I wrote a bit earlier that translation between languages themselves isn't straightforward because faithful translations can be hardly useful. There's a bit of intellectual dishonesty here, because such as translation also gives us the ability to specify types of the software too. We can take programs that are initially too liberal with their types and progressively cut down those overly permissive types into simpler forms, just as how the V8 JIT compiler dynamically computes when JavaScript function types can be pruned and simplified based on existing input profiles. Our translation units also don't have to be aligned at functions, which might again force us to use patterns that are at a disadvantage in one language but useful in the other, such as memory management patterns in C that isn't expressible in safe Rust, but could have been avoided if we draw the translation unit at a higher point in the code.

In an environment we are able to do such translations, what would we do? Which types of languages would become more likely translation sources, which would become more likely translation targets? What kind of properties of existing programming languages would shine in this ecosystem, which would become obsolete?

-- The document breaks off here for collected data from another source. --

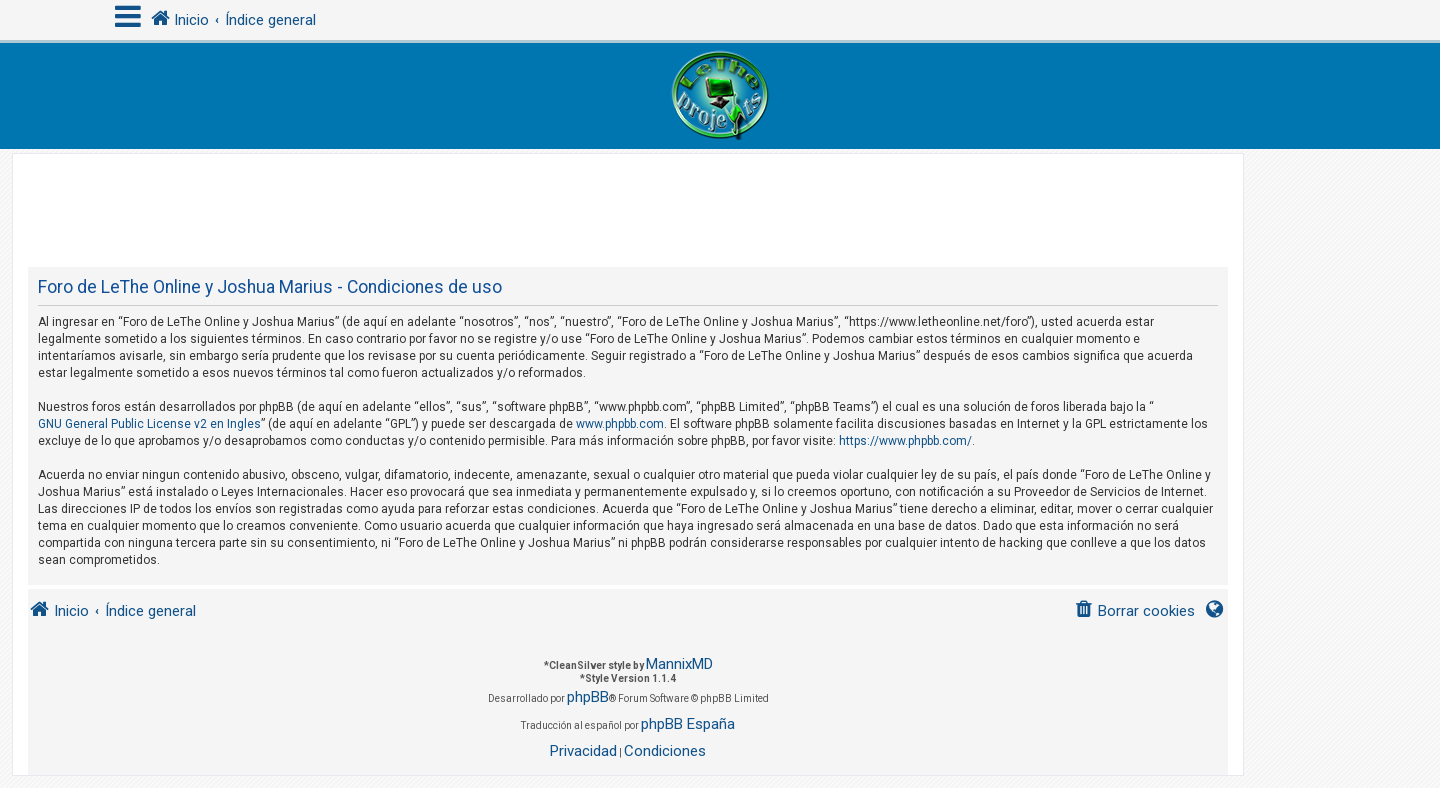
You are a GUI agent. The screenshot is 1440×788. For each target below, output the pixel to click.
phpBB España (688, 724)
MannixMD (679, 664)
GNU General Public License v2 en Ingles (149, 424)
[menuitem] (1134, 611)
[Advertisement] (628, 199)
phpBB (588, 697)
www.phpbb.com (620, 424)
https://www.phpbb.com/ (905, 441)
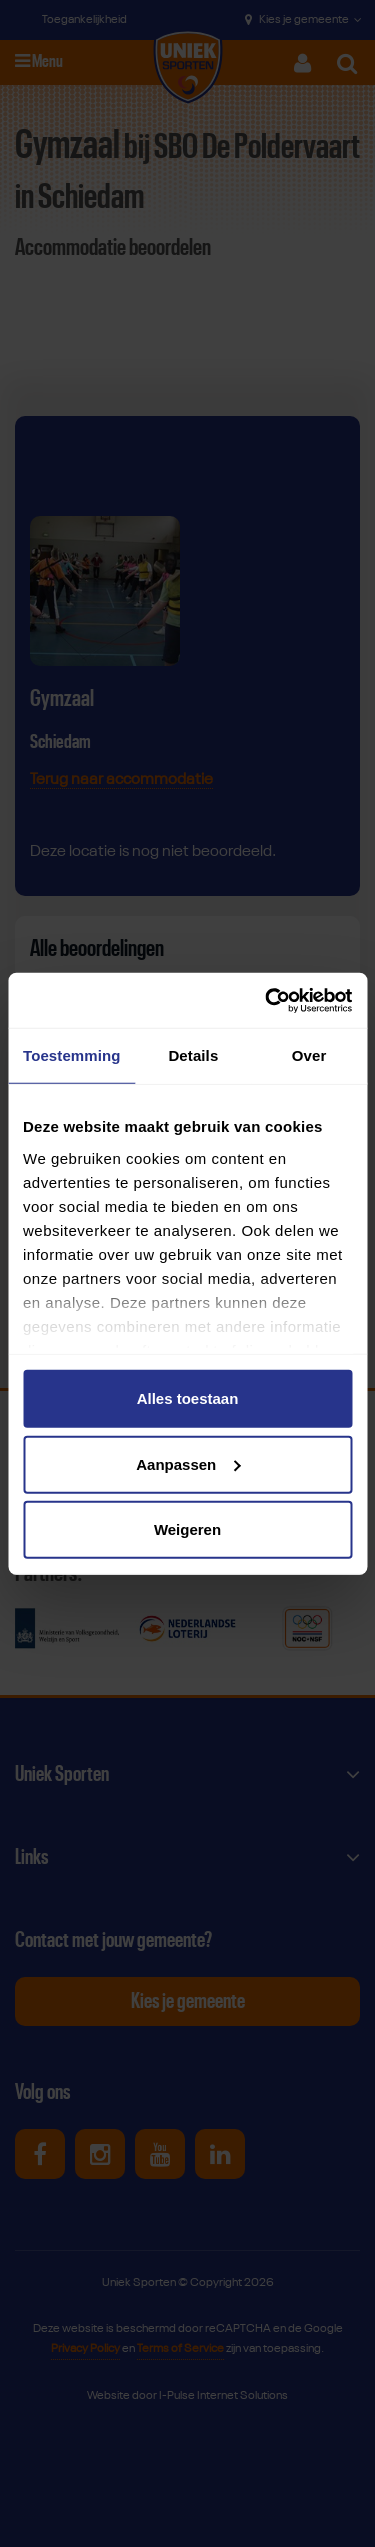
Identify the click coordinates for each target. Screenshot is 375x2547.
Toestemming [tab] (72, 1055)
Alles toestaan (188, 1398)
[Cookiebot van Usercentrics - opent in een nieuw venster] (267, 1000)
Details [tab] (193, 1055)
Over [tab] (309, 1055)
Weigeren (187, 1529)
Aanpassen (188, 1463)
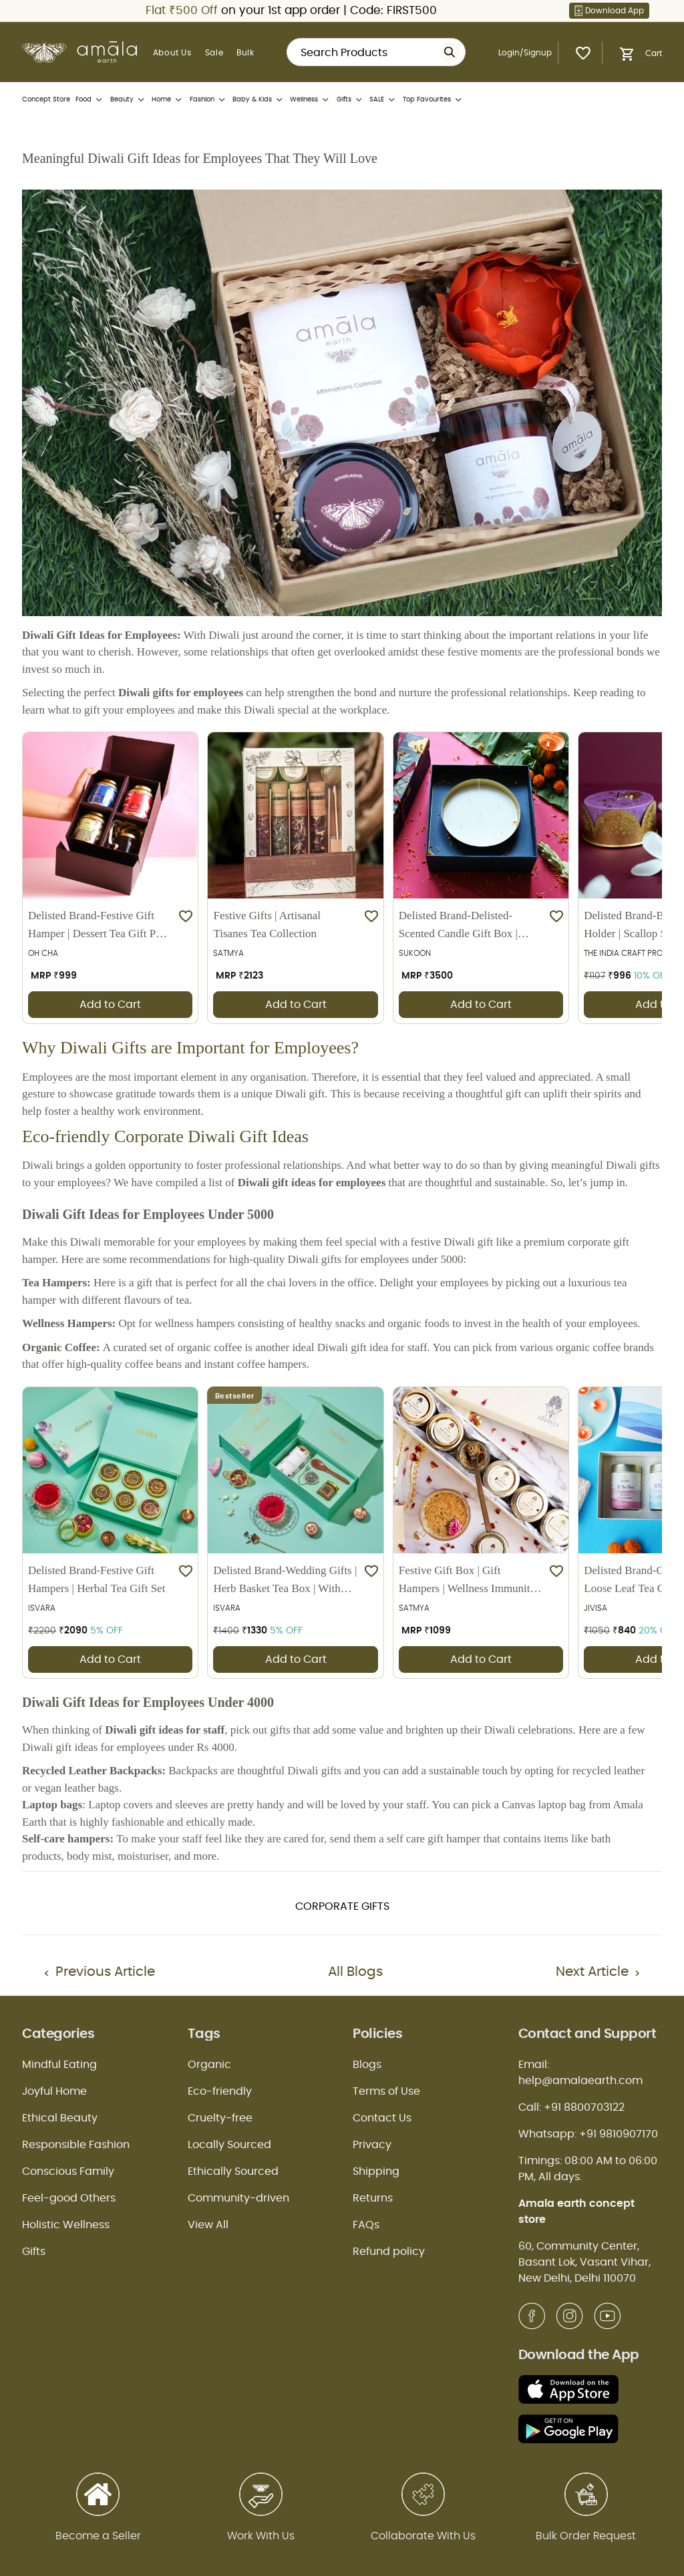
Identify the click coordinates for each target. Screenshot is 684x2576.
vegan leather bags (76, 1788)
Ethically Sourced (233, 2171)
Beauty (128, 99)
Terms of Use (386, 2091)
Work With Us (261, 2536)
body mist (89, 1856)
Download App (609, 10)
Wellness (310, 99)
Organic (209, 2064)
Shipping (376, 2171)
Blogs (367, 2064)
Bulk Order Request (586, 2536)
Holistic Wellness (66, 2225)
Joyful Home (54, 2091)
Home (168, 99)
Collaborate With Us (423, 2536)
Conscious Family (68, 2171)
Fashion (208, 99)
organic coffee (209, 1347)
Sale (214, 53)
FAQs (366, 2225)
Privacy (372, 2144)
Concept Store (46, 99)
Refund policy (389, 2251)
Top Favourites (433, 99)
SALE (383, 99)
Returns (373, 2198)
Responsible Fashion (76, 2144)
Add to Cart (110, 1004)
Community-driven (238, 2198)
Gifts (350, 99)
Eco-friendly (220, 2091)
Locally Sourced (229, 2144)
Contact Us (382, 2118)
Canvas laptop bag (544, 1804)
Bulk (245, 53)
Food (89, 99)
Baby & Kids (258, 99)
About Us (172, 53)
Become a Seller (98, 2536)
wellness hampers (194, 1323)
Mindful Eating (59, 2064)
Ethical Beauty (60, 2118)
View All (208, 2225)
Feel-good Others (69, 2198)
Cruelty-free (220, 2118)
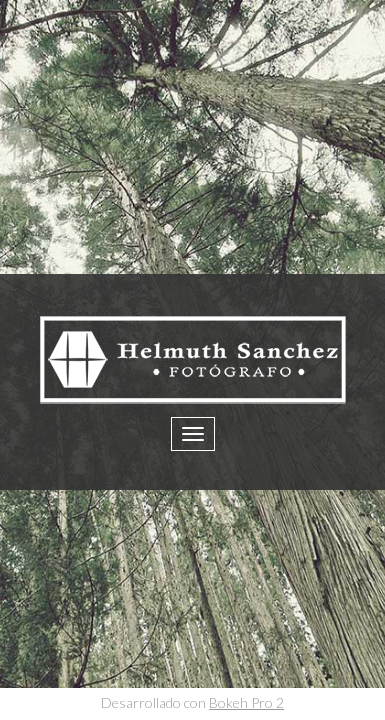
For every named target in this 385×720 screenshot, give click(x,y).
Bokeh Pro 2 (246, 702)
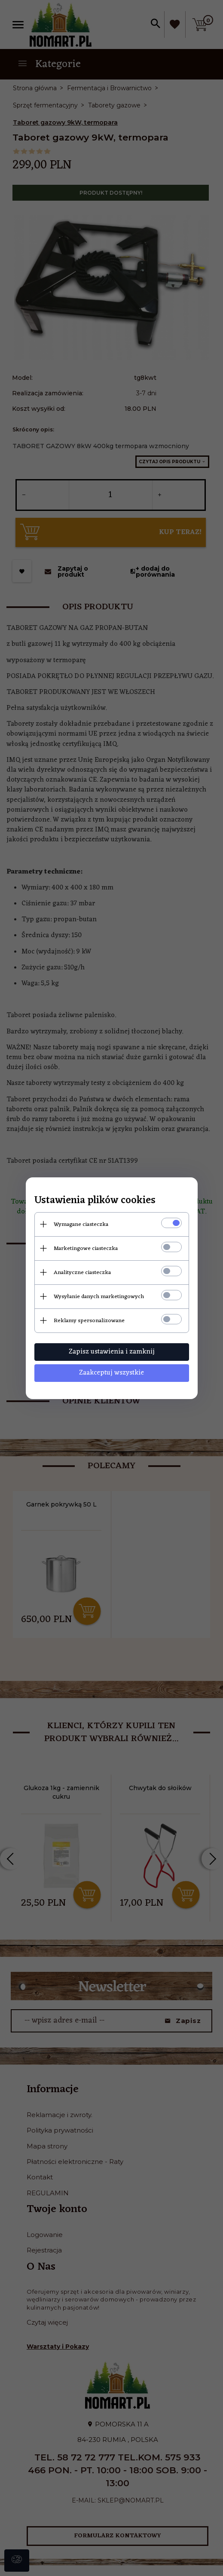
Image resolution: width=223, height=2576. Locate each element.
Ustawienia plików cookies (95, 1201)
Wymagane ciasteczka (81, 1224)
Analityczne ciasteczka (82, 1272)
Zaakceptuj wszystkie (111, 1373)
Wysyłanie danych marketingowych (99, 1297)
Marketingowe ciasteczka (86, 1248)
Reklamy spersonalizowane (89, 1321)
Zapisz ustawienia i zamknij (112, 1352)
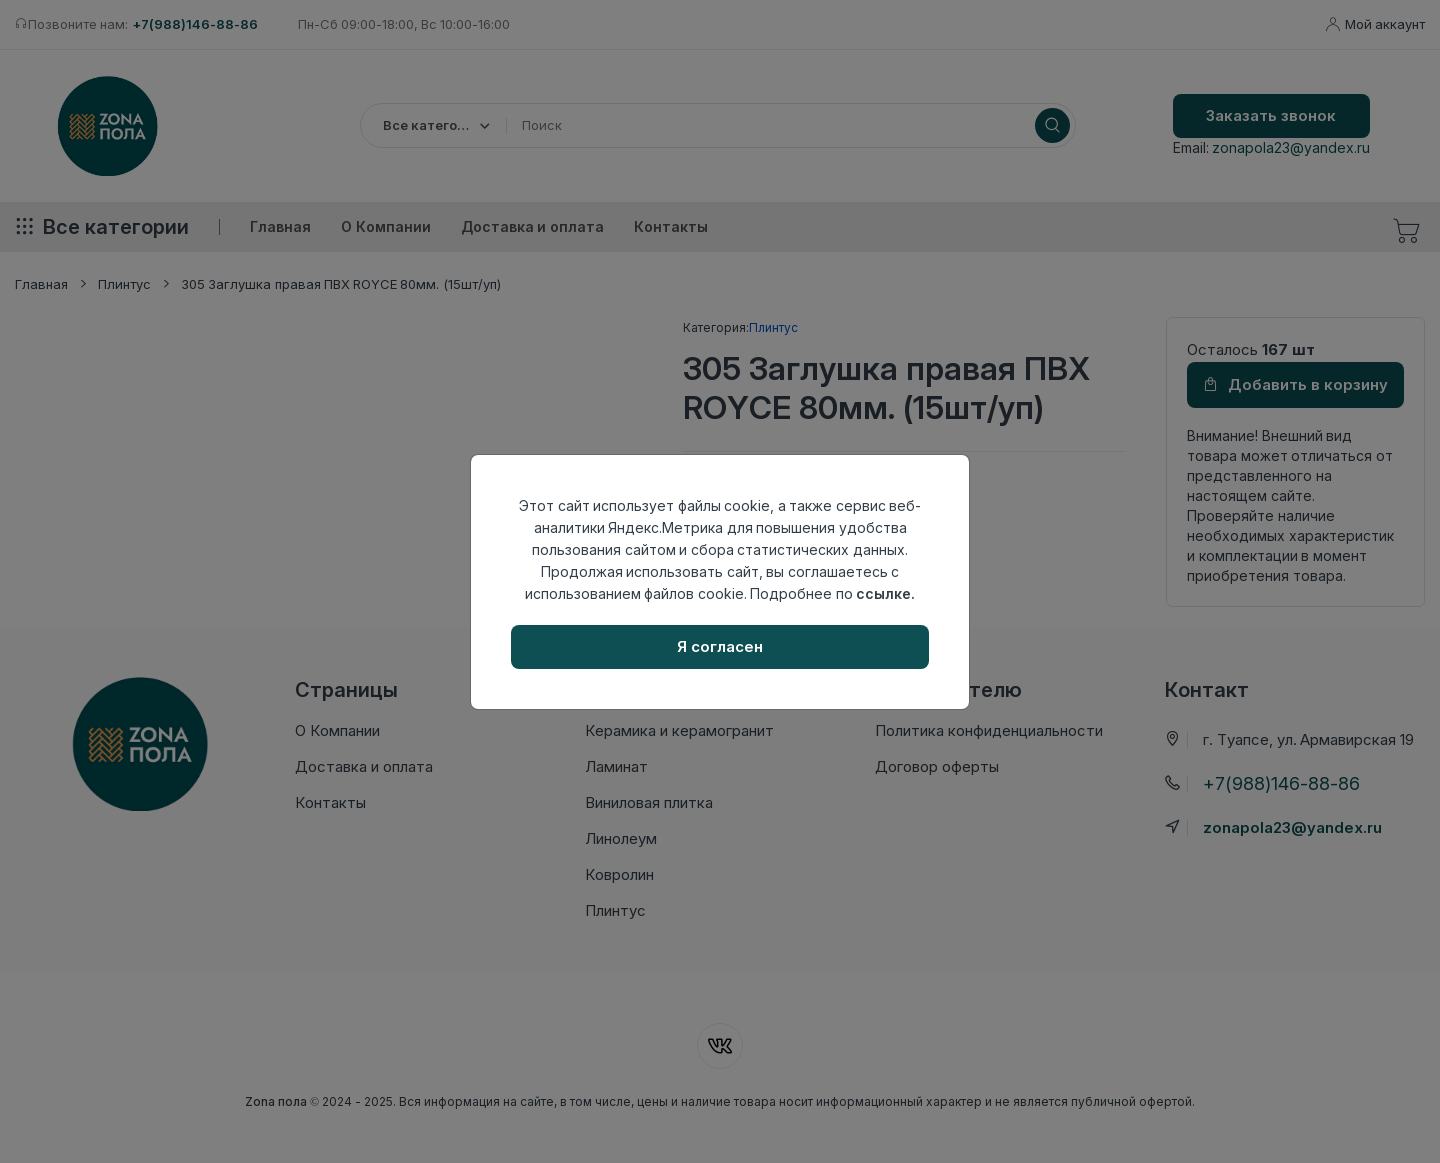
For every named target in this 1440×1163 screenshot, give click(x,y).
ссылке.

I would like to think that, in such a scenario, we would look for more declarative, but precisely specified paradigms as opposed to natural language that I outlined the problems in my last post where I talk about the topic of LLMs as compilers. Instead of picking a specific implementation of a map, we could define an abstract map object that upholds certain properties; similar for sets, lists, queues, heaps... Given the ability to translate at will, we could conjure programs that conform to these declarative specs which we can refine in time, taking back the control we relinquish whenever necessary.